Instructor Evaluator, Captain David Renoll of R & R Charter and Sail School is leading the courses and shared his thoughts on the first leg of this voyage.
Notes From Captain David Renoll
Before the students and instructor candidates arrived, I met with Captain Mike. Together, we discussed our plans for the class, in particular the watch system and emergency drills (fire, MOB, abandon ship).
When the students began to arrive the next day, I met with each separately to discuss exactly what course they were completing. Several, who were initially missing the required 106 or 206 certifications, had actually completed this requirement prior to arriving on Arabella. Because we had a weather delay, we had the opportunity to work through much of the course work prior to departure. This included the great circle plotting and transferring this to a Mercator chart, discussions of many of the course topics, an introduction to the sextant, the basic celestial navigation concepts, and some basic practice taking some sextant sights in NYC harbor.
Camaraderie Aboard Arabella
The delay also allowed the crew and the students to become acquainted with each other. During the passage, both groups worked well together, standing watch together, doing routine boat checks, etc. By the time we arrived in Bermuda, it seemed as though the two groups had become one large, great crew working together.
The Students Becoming The Teachers
I arranged for the instructor candidates to actually teach and lead the discussions for many of the 108 topics. It was very interesting for me because during a normal IQC session the candidates are “teaching” each other. During this passage they were actually teaching students. The discussion sessions were extremely productive as well; everyone shared their expertise with each other. I was truly amazed at the brainpower we had with this group. In fact, this was the one point that everyone emphasized most; the huge amount of shared knowledge and experience. This alone made this experience worthwhile.
Prior to the departure, I had sent all the instructor candidates the ASA required list of essay topics. Several arrived with these typed and ready to turn in to me; others wrote their responses during the passage. I read each of these and met individually with each to discuss their essays. For the students, I assigned a number of essays for them to write each day and turn into me by that evening. All wrote excellent essays!
While underway, each student and instructor candidate took several sun sights; some took a morning moon sight. We had limited visibility during the twilight times and were unable to do any Polaris sights.

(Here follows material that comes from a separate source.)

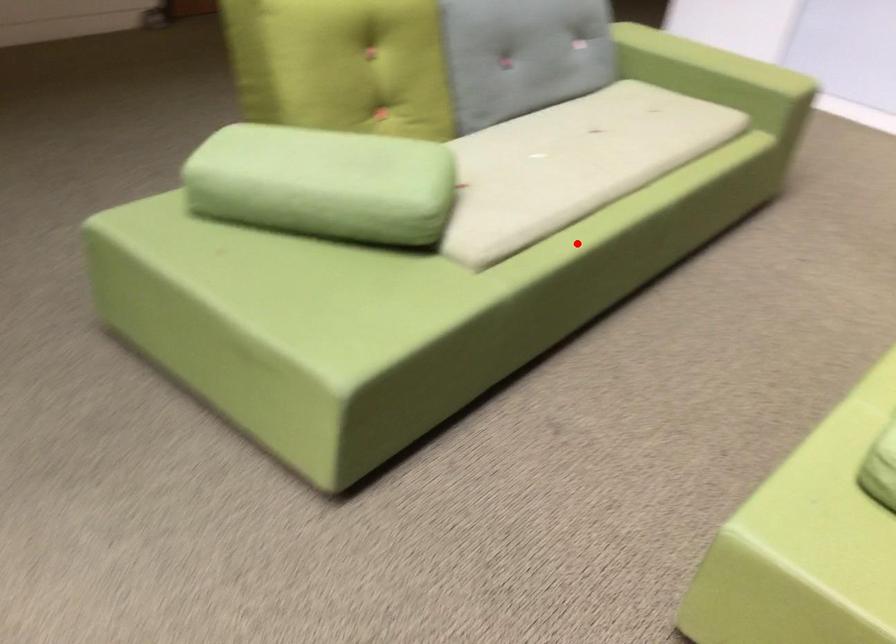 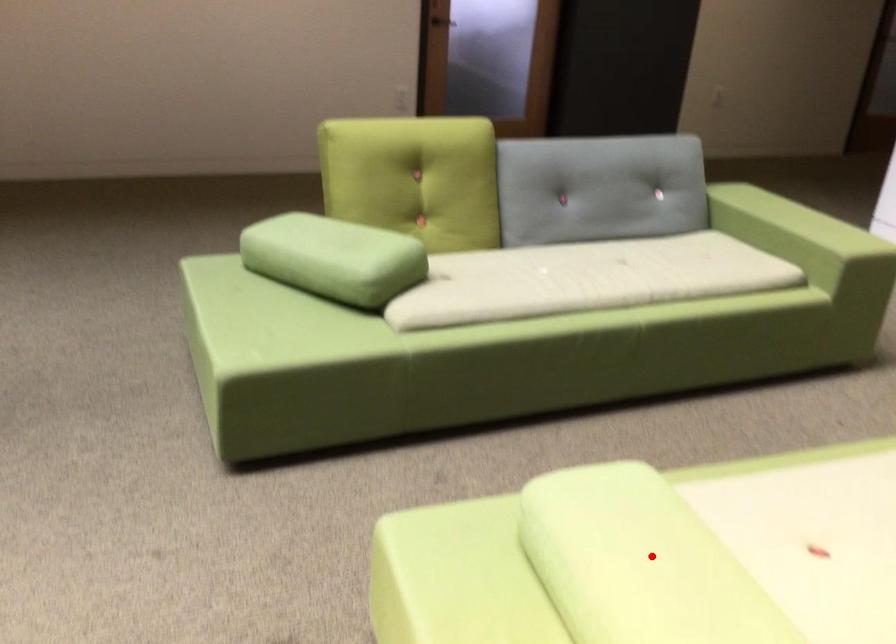 I am providing you with two images of the same scene from different viewpoints. A red point is marked on the first image and another point is marked on the second image. Is the red point in image1 aligned with the point shown in image2?

No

Most of the students achieved good accuracy with their sextant sights once they figured out that they had to mark their sight when the boat was level and not rolling.
Near the end of the passage I met with the entire group to debrief.
Overall, this was a successful experience for the students, the instructor candidates, and for me.
This joint venture between ASA and the Manhattan Sailing School is still in the trial and error phase but if these notes are any indication of the success of this program you can bet that you will see another opportunity to join one of these voyages either as an ASA 108 student or as an IQC candidate.